Federal Communications Commission (FCC)
Communications have always been critical to humankind's existence and the absence of which means there would have never been the development and evolution of groups, organizations, societies and even nations. The reason being is there be no ways and means of passing messages, information, and knowledge amongst each other. Thus, humankind would have still been living in the Stone Ages without headways made in the development of communications. But communications though did not remain stagnant and confined to oral and written ones. Throughout the centuries various improvements have made communications faster and more sophisticated especially with the contributions provided by scientific and technological discoveries and innovations. Fast forward to the 19th and 20th centuries and modern communications have been enabled via radio, telephone, and television. A further boom in communications innovations came with the advent of computers and the Internet where humankind is now living in the Information Age and has the ability to pass all sorts of knowledge and information unheard of in previous decades and centuries.
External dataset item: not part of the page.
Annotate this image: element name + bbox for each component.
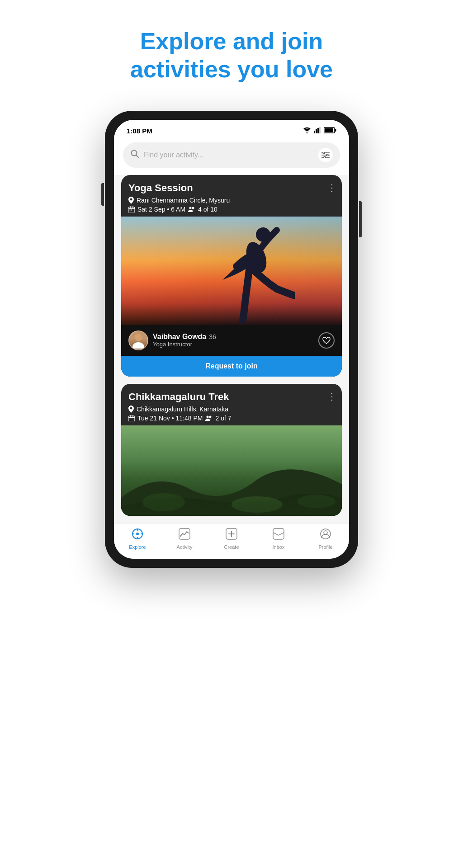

Despite the developments in communications via technological innovations, communications cannot be done without the requisite oversight especially if some of the technologies are being provided by private entities. The management of communications is important in order to protect the public from the possible and/or probable abuses of those providing the various communications means such as those entities that own television and radio stations, Internet service providers and any individual or group that provides technological communications means and facilities. The control and supervision of these communications infrastructures and organization should be under the purview of the government and thus, governments all over the world have communications regulatory bodies tasked to do so. In the United States, the Federal Communications Commission or FCC is the government body that "regulates interstate and international communications by radio, television, wire, satellite and cable in all 50 states, the District of Columbia and U.S. territories. It was established by the Communications Act of 1934 and operates as an independent U.S. government agency overseen by Congress. (FCC 2011)" Having been established way back in the mid-1930s, the founding of the FCC was part of the New Deal of then President Franklin D. Roosevelt to help jumpstart the American Economy during the Great Depression Era.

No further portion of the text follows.